The Future of Value-Based Payment: A Road Map to 2030
A decade after the passage of the Affordable Care Act, the vision of moving the U.S. health care system “from volume to value” has been partially realized, with few value-based payment initiatives systematically reducing spending or improving quality. While participation in value-based payments continues to grow, the adoption of advanced forms of value-based payment through alternative payment models lags behind both the goals set by the Secretary of Health and Human Services in 2015 and the threshold required for widespread practice transformation. Furthermore, the complexity of the current suite of alternative payment models and allure of traditional fee-for-service prevent the widespread adoption of full risk-bearing contracts. The high costs of care with the impending insolvency of the Medicare trust fund, persistence of poor quality of care and health disparities along racial and socioeconomic lines, and mixed success of alternative payment models indicate the need for a revamped vision for the 2020s.
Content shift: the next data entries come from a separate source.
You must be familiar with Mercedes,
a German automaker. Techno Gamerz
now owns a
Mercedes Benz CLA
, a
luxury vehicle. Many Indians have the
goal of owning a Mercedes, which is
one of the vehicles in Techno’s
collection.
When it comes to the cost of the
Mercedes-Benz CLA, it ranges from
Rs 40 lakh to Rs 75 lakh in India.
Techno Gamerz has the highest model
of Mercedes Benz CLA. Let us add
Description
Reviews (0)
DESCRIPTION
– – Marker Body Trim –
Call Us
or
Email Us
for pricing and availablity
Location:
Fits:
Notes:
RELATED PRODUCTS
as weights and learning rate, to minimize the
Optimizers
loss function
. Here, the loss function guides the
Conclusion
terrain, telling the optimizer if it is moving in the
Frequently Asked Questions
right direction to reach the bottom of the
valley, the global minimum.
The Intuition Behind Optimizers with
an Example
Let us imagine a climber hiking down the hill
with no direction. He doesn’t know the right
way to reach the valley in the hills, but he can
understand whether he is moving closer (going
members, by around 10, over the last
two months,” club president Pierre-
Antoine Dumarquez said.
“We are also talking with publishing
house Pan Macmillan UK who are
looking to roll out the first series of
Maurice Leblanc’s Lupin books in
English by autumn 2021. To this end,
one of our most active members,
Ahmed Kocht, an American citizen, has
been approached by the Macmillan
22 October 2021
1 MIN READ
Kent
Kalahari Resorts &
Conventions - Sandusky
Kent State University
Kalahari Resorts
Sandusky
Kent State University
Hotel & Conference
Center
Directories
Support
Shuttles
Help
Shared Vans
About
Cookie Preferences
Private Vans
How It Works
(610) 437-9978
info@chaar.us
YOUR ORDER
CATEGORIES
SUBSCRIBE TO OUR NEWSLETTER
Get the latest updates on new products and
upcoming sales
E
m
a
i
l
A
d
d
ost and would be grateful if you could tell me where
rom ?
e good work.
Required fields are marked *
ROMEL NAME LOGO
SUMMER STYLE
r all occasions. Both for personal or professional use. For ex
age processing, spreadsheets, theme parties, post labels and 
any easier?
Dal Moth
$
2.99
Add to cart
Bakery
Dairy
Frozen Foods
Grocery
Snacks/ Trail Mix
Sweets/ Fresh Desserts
The 2020s require a new strategy that moves from a short-term focus on testing new payment models to a long-term focus on expanding models that are most likely to generate substantial savings and improve quality. This white paper outlines a new direction for the federal government—primarily through the Centers for Medicare and Medicaid Services (CMS)—to chart over the next decade aimed at completing the transition to a health care system that pays for value and reduced health disparities, rather than high volumes of services.
First, CMS must articulate a clear vision for the future of value-based payment. In particular, the vision must align across all publicly financed health care, driving change beyond Medicare and Medicaid. Second, CMS must dramatically simplify the current value-based payment landscape and engage late-adopting providers. Third, for health systems already participating in value-based payment, CMS must accelerate the movement from upside-only shared savings to risk-bearing, population-based alternative payment models while curtailing the ability of providers to opt out of value-based payment altogether. Fourth, CMS must not only pull providers toward advanced alternative payment models, but also structure incentives to push providers away from fee-for-service payment. Finally, achieving health equity must be a central feature and goal of value-based payment. Taken together, these five recommendations provide a path toward widespread adoption and success of alternative payment models, producing better health outcomes for all Americans, reducing wasteful inefficiencies and health disparities, and more effectively stewarding taxpayer funds to support other national priorities.